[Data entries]

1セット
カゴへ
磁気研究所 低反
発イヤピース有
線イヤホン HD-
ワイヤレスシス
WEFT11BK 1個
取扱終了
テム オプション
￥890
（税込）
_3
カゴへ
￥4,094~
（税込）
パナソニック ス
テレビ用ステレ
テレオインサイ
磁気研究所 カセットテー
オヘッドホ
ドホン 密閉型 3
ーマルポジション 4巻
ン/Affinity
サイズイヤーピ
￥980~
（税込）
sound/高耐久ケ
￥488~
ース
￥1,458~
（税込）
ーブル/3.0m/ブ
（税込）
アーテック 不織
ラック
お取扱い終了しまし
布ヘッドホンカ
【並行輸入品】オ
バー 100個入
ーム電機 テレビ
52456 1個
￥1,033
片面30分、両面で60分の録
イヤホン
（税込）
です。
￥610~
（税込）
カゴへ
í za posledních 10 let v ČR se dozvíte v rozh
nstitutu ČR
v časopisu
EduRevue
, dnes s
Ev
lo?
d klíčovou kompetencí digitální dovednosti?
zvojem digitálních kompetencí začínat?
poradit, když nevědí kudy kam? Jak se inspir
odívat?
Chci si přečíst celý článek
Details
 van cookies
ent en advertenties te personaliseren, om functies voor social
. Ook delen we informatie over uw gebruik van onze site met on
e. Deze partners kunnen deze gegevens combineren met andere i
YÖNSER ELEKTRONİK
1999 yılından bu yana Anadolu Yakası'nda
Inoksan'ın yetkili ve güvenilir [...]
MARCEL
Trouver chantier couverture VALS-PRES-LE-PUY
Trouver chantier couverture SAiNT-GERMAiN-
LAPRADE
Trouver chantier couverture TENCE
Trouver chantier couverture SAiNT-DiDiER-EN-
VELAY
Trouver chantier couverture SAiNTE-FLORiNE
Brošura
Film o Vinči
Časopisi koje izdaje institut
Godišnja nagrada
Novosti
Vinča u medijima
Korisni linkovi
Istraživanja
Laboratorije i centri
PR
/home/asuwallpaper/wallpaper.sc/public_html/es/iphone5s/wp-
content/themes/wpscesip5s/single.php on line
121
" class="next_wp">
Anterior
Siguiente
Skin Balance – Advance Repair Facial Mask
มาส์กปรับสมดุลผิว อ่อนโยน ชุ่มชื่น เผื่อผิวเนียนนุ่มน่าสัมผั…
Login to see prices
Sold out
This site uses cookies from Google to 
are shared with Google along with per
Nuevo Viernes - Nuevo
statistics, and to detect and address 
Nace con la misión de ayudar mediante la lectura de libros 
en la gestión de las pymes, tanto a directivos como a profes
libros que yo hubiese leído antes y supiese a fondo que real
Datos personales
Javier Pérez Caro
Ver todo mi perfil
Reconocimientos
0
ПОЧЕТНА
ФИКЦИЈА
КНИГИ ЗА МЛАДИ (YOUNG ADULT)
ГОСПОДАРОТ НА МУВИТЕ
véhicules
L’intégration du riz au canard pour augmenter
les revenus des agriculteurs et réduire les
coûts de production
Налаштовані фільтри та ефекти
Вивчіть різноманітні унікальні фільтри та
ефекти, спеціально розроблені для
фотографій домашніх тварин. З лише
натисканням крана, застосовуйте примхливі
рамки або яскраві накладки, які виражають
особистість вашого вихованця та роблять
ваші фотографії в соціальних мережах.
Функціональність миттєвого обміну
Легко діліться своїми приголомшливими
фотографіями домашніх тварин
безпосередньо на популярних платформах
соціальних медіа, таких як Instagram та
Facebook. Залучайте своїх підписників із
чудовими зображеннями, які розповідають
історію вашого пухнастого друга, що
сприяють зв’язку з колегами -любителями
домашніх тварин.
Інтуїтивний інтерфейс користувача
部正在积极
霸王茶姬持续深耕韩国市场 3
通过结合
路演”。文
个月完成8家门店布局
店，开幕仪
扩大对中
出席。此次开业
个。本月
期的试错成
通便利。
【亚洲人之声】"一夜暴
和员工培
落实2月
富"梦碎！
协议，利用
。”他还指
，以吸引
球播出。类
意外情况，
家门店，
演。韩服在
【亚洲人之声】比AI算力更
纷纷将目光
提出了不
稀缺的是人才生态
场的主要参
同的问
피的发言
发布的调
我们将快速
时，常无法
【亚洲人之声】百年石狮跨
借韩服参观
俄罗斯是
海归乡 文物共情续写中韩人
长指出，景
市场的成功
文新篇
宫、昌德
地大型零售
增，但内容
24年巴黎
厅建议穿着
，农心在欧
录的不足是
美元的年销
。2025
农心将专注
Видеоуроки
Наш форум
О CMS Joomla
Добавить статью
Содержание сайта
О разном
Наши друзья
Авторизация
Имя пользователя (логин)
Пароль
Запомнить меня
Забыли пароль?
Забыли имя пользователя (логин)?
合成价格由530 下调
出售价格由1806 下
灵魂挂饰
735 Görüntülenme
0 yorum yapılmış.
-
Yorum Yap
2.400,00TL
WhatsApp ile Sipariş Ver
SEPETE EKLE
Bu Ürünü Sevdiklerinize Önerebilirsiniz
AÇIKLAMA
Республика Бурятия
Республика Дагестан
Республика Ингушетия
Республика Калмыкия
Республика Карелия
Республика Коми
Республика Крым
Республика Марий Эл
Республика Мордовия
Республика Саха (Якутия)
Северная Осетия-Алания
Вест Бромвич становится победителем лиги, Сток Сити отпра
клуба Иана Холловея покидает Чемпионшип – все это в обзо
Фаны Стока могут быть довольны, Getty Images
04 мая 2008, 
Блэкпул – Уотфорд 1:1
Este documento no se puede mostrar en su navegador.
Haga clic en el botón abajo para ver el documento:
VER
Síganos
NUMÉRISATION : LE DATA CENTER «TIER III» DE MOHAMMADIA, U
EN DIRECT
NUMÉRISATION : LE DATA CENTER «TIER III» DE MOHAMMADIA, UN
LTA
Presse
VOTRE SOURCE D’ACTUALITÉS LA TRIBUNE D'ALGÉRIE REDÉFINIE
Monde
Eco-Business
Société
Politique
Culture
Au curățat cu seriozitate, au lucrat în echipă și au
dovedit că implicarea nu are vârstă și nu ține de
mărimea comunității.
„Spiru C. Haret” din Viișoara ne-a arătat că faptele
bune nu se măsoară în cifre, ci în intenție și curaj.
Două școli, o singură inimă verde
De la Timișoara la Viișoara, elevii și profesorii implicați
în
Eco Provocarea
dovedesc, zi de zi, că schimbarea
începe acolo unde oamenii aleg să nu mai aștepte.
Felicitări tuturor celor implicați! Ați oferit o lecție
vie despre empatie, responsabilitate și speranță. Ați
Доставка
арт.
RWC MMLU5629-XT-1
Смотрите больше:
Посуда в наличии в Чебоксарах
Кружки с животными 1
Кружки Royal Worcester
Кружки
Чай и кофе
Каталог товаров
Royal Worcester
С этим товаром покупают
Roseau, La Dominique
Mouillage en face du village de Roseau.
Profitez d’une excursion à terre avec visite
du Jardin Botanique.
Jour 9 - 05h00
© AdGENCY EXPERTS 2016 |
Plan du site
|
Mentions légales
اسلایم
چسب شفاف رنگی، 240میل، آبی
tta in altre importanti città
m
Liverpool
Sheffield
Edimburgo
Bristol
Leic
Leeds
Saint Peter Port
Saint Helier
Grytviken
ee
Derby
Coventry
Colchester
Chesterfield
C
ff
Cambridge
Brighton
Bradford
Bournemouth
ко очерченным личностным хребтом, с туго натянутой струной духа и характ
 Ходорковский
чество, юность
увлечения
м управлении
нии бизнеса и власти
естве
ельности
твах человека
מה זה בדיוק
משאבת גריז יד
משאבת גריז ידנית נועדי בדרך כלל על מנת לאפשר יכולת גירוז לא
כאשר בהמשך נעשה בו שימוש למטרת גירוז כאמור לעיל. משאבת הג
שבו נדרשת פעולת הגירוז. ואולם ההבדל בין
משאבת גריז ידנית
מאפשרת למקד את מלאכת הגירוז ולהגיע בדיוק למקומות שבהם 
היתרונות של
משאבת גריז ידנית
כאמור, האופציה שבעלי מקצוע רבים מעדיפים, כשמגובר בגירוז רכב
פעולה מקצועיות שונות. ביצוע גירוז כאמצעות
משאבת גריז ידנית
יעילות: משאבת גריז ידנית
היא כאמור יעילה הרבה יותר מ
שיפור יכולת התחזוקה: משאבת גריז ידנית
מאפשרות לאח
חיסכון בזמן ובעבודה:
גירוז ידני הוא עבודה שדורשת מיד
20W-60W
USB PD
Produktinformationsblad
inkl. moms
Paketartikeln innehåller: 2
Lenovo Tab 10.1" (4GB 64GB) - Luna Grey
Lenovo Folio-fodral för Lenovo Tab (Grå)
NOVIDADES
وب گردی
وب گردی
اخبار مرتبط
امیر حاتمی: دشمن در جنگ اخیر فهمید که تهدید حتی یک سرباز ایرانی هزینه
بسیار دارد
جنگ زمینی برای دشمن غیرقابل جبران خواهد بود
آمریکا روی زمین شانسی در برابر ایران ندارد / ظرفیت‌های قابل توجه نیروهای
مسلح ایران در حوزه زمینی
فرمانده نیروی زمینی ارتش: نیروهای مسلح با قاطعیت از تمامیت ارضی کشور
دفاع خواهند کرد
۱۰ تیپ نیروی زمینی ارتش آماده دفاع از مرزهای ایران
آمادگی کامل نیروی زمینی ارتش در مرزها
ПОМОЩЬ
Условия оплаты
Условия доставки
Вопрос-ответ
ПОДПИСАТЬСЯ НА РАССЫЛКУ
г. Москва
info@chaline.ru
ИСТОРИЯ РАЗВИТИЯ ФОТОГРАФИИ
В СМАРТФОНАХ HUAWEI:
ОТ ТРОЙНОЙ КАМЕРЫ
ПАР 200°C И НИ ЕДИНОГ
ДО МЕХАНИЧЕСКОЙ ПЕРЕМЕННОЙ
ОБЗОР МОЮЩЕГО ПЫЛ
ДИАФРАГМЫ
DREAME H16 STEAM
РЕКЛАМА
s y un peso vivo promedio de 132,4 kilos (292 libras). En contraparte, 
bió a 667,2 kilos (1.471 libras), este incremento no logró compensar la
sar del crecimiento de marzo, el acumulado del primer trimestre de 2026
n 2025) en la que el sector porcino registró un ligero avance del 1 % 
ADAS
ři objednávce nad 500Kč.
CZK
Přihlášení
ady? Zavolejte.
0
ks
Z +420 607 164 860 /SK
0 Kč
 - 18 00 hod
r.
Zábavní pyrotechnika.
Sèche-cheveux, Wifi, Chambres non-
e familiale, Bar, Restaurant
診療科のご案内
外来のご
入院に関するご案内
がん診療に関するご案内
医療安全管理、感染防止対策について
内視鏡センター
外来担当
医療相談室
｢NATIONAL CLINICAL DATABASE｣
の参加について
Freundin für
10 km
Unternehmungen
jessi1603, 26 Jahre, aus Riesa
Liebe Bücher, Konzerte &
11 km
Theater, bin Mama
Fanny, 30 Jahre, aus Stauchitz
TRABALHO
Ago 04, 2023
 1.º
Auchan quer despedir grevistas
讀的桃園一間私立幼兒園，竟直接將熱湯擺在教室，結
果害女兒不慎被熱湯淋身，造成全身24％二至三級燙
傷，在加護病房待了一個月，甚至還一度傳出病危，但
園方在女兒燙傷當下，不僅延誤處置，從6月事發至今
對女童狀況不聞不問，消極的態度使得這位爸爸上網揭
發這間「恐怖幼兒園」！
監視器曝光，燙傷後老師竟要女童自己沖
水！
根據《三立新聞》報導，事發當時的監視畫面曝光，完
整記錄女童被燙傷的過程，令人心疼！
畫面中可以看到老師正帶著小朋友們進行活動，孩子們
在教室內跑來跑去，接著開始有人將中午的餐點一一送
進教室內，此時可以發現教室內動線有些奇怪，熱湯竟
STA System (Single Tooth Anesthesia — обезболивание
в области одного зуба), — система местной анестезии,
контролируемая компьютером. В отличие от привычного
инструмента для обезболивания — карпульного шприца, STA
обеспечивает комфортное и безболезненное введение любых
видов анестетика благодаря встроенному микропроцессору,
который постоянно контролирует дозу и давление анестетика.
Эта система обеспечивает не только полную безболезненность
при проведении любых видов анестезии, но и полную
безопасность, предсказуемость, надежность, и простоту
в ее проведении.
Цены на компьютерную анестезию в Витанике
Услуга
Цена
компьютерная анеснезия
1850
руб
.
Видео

> _Exercise prompt_
Please print, exactly and with nothing else, the lines from the first line of the entries through the line containing "Skin Balance – Advance Repair Facial Mask".

> _Solution to this task_
1セット
カゴへ
磁気研究所 低反
発イヤピース有
線イヤホン HD-
ワイヤレスシス
WEFT11BK 1個
取扱終了
テム オプション
￥890
（税込）
_3
カゴへ
￥4,094~
（税込）
パナソニック ス
テレビ用ステレ
テレオインサイ
磁気研究所 カセットテー
オヘッドホ
ドホン 密閉型 3
ーマルポジション 4巻
ン/Affinity
サイズイヤーピ
￥980~
（税込）
sound/高耐久ケ
￥488~
ース
￥1,458~
（税込）
ーブル/3.0m/ブ
（税込）
アーテック 不織
ラック
お取扱い終了しまし
布ヘッドホンカ
【並行輸入品】オ
バー 100個入
ーム電機 テレビ
52456 1個
￥1,033
片面30分、両面で60分の録
イヤホン
（税込）
です。
￥610~
（税込）
カゴへ
í za posledních 10 let v ČR se dozvíte v rozh
nstitutu ČR
v časopisu
EduRevue
, dnes s
Ev
lo?
d klíčovou kompetencí digitální dovednosti?
zvojem digitálních kompetencí začínat?
poradit, když nevědí kudy kam? Jak se inspir
odívat?
Chci si přečíst celý článek
Details
 van cookies
ent en advertenties te personaliseren, om functies voor social
. Ook delen we informatie over uw gebruik van onze site met on
e. Deze partners kunnen deze gegevens combineren met andere i
YÖNSER ELEKTRONİK
1999 yılından bu yana Anadolu Yakası'nda
Inoksan'ın yetkili ve güvenilir [...]
MARCEL
Trouver chantier couverture VALS-PRES-LE-PUY
Trouver chantier couverture SAiNT-GERMAiN-
LAPRADE
Trouver chantier couverture TENCE
Trouver chantier couverture SAiNT-DiDiER-EN-
VELAY
Trouver chantier couverture SAiNTE-FLORiNE
Brošura
Film o Vinči
Časopisi koje izdaje institut
Godišnja nagrada
Novosti
Vinča u medijima
Korisni linkovi
Istraživanja
Laboratorije i centri
PR
/home/asuwallpaper/wallpaper.sc/public_html/es/iphone5s/wp-
content/themes/wpscesip5s/single.php on line
121
" class="next_wp">
Anterior
Siguiente
Skin Balance – Advance Repair Facial Mask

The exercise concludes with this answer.